Galerie Mezzanin

Sunah Choi
Kólla

Press release

An object: its traces, silhouette, the shadow it throws.
Form follows function; culture extracts from nature. Ornamentation, decoration, accumulation, then—radical abstraction.

Sunah Choi’s latest body of work is characterized by a push-and-pull between addition and subtraction. Deceivingly Minimalistic, the works on view merge material austerity with the codified richness of a thickly woven allegorical tapestry. The exhibition’s titular Kólla, Greek for glue, is the etymological root for the term collage—a creative device that Choi understands to go beyond the mere act of pasting images together to point to new meanings. Instead, she asserts that collaging—of natural forms, cultural markers, man-made designs—exists in a constant loop of patterns, repeated, emulated, and reproduced, enveloping us in our everyday urban surroundings. The installation Loop I – IV, positioned at the entrance to the gallery, could be approached as a visual pun, an exercise in distilling a flow of reproductions into a sculptural piece.

Inside the gallery, the works on view build on the processes that have long informed Choi’s practice, both contextually—capturing physical manifestations of cultural phenomena—as well as formally: The artist often expands on analog techniques of drawing with light and photographing without a camera.

Here, Choi uses the century-old technique of the photogram for a series of wall-mounted works on Baryta paper. The black-and-white photograms appear to be populated by abstract patterns. Yet the negative images they depict are the result of a meticulous process in which the artist retraces, with ink on transparency, shapes she either finds in nature (leaves, wood bark, the cracks between a mound of foliage) or derives from patterns that have been inspired by nature, like camouflage or arabesques. Some formations, on the other hand, are left entirely to chance, created by dripping ink on transparency, and then blowing air on it. Layering several transparencies in a single photogram, Choi creates a palimpsest of visual references and then exposes the paper to light, thus “gluing” them together into a “collage.”

But there’s also an ideological collage at work. It is embodied by Choi’s fusion of influences ranging from Oceanic cutout patterns, traditional Korean Munjado—decorative pictographs that illustrate the eight virtues of Confucius—to the fathers of the Neues Sehen movement, and Surrealism. A rhomboid sculpture hangs from the ceiling, dividing the gallery space like a fence.
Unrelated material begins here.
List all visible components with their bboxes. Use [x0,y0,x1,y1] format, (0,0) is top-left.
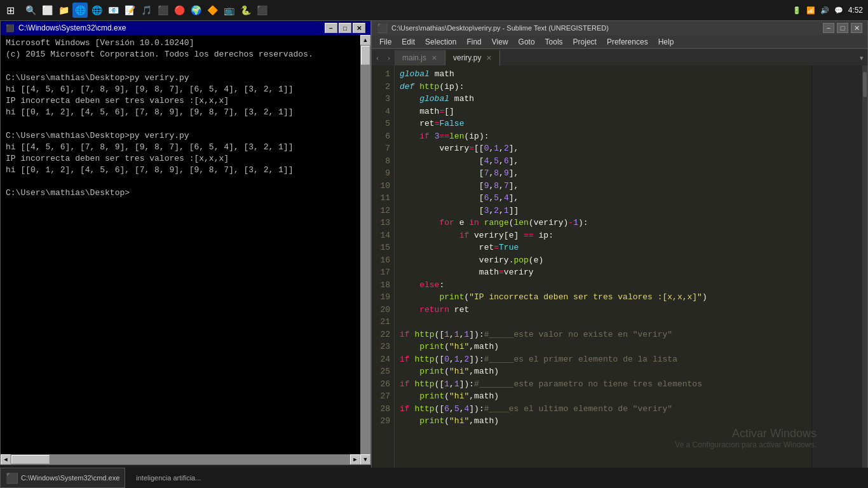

Titled Diamond (After Magritte), it is a blown-up steel version of a detail in Magritte’s 1926 painting Les épaves de l’ombre, in which the painter posits this enigmatic shape at the heart of a mountainous landscape mysteriously populated by cutout wooden ornaments, feathers, and what appears to be the remnants of a green parrot. While in the painting, the rhomboid’s grid is broken up by feathers, in her hanging sculpture, Choi repeats the leaf patterns that are found in her photograms to give shape to the grid’s voids.

 

The steel-and-brick sculpture provisorisch stabil (provisionally stable) follows a self-imposed constriction: As she collected and recorded forms found in urban environments, Choi noted their dimensions. Electricity boxes, phone cable boxes, trash cans—these are some of the deconstructed rectangular shapes repeated in this work, all held together in careful balance by another rectangle, a standard building brick.

In Timeline, a sculpture hanging in a separate room, climbing rope threads horizontal lines through a steel rectangle in a form reminiscent of a notebook or staves. Another rope creates irregular graph-like peaks and drops within the frame. Were the traces of one’s actions, one’s movements, or story, to be represented on a timeline, what would that look like?